The S&P 500 fell 0.6% in the past five days, for a second straight weekly drop. Its Friday slide was the worst in a month, and it last hit an all-time high on Sept. 2. That barren period contrasts with earlier this year, when the index rose to arecord almost every week.

How much profit is priced in the current market? Assuming the S&P 500’s price-earnings ratio slips back to its five-year average of 19.6, that implies index-wide profits of $228 a share. Analysts are skeptical. They cut their estimates for the first time since March, expecting 2021 profit to stall near $200 a share, data compiled by Bloomberg Intelligence show.

Read more: Supply Chain Hell Turns Every Shipping Container Into a Fight

To be sure, supply-chain bottlenecks and inflation pressure have been mounting all year, and they were no hurdles for companies that took all measures to cut costs and deliver robust results. For five quarters in a row, they beat profit estimates by at least 15%.

Analysts are likely to continue to play catch-up once the reporting season starts, according to Leuthold Group’s Jim Paulsen. He expects S&P 500 companies to earn $220 a share this year.

“Growth is slowing because of delta and other factors. but we’re still growing at a very good rate, probably 5% to 6% now, and maybe 4% and 4.5% next year -- those are rates that are still far above anything we’ve seen in the last couple decades,” Paulsen, chief investment strategist at Leuthold, said in a BTV interview with Jonathan Ferro. “When corporate America is in the most efficient position, give them rapid growth, profits just soar.”

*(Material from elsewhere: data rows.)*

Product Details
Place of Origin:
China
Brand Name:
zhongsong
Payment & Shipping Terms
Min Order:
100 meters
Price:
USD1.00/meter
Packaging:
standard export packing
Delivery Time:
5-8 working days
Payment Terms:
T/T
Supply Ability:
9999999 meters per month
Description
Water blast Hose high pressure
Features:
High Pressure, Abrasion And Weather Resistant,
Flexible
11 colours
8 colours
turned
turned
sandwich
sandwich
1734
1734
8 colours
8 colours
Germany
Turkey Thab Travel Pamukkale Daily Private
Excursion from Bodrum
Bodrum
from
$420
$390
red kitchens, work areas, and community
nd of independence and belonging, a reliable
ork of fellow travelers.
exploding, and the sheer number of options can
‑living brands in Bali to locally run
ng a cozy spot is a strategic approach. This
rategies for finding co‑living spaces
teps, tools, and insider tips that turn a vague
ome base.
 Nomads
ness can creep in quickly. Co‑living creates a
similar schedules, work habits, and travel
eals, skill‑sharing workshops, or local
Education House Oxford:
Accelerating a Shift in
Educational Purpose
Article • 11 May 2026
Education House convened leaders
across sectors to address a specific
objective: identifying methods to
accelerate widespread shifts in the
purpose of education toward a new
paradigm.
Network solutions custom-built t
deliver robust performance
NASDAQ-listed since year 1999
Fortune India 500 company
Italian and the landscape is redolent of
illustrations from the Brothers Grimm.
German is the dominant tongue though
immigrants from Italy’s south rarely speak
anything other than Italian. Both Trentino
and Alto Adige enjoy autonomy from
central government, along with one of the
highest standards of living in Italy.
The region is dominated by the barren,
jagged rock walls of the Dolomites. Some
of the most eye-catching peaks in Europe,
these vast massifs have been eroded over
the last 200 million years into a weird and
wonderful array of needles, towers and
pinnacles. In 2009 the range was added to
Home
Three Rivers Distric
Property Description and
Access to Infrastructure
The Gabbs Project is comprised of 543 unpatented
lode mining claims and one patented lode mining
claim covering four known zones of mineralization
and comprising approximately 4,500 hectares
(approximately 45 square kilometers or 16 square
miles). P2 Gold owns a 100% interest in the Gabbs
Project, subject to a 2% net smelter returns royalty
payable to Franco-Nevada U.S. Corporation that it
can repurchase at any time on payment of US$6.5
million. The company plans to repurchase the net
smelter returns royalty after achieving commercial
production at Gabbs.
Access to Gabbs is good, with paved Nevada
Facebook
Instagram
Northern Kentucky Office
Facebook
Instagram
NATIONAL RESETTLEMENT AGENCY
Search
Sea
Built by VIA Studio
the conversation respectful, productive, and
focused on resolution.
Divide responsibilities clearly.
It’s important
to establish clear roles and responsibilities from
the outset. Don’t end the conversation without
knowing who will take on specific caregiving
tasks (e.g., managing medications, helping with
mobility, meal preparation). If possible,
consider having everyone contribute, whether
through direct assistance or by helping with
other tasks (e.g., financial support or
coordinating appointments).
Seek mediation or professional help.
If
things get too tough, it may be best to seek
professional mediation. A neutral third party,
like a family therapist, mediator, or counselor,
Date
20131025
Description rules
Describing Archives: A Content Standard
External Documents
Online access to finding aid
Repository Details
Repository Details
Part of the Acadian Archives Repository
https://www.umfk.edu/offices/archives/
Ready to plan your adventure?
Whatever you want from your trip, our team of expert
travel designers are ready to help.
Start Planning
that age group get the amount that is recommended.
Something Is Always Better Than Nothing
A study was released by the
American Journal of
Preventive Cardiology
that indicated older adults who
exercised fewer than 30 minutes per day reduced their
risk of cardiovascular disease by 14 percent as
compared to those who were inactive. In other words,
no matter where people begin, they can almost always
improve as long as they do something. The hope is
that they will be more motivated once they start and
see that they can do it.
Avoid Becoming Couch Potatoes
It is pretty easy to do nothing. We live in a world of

But to skeptics like BofA’s strategist Savita Subramanian, the growing evidence of profit headwinds is getting hard to ignore. Business leaders, themselves, are signaling caution as the ratio of companies with above-consensus guidance versus those with below-consensus guidance has fallen sharply from a record, the firm’s data show.

While American companies just rode the wave of inflation to record profits, BofA’s corporate misery indicator now points to “a bad inflation environment” that could hurt profit margins. The indicator, which compares the growth rates of the real economy and consumer prices against wage growth, has shown a close relationship with the profit cycle.

Gina Martin Adams, chief equity strategist at Bloomberg Intelligence, echoes the concern, noting consensus margin estimates have fallen for 140 companies in the S&P 500 during the past three months and are driving variation in returns among stocks. Over the stretch, firms whose margin estimates fell saw their stocks slide about 1% on average. That compared with a 5% gain for those with rising margin forecasts.

More ominously, a peak in margin forecasts foreshadowed four of the S&P 500’s largest routs in the last decade, including the one last year, BI’s study shows.

“Longer-term forecasts have been persistently higher as analysts see cost pressures as largely temporary, but sustained inflation numbers threaten to eat away at company profitability,” Martin Adams wrote in a note. “If the August stall in expectations turns into an outright decline, it’s likely to lead to a drop in the market at large.”